**Exercise aim**
Quote only the lines that start at the line with "Показати ще" and run to the end of the entries; omit the pictures.

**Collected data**
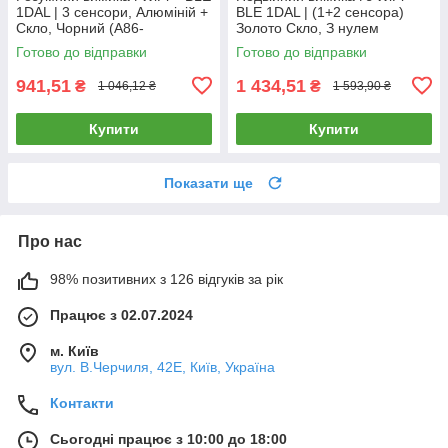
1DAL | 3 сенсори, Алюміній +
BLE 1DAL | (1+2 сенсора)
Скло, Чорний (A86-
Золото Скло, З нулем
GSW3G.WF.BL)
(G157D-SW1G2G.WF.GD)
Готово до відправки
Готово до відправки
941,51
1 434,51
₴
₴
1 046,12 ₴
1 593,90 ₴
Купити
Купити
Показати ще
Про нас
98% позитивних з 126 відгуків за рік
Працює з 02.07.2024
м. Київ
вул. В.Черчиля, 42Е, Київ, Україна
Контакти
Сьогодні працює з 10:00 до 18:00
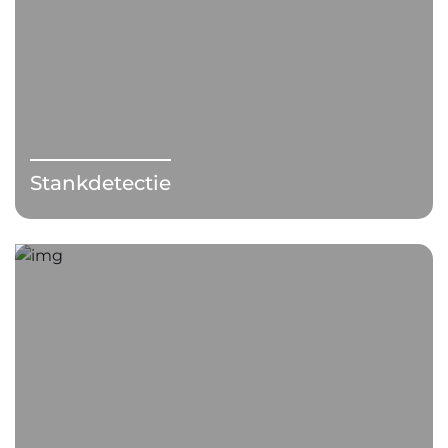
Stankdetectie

**Reply**
Показати ще
Про нас
98% позитивних з 126 відгуків за рік
Працює з 02.07.2024
м. Київ
вул. В.Черчиля, 42Е, Київ, Україна
Контакти
Сьогодні працює з 10:00 до 18:00
Stankdetectie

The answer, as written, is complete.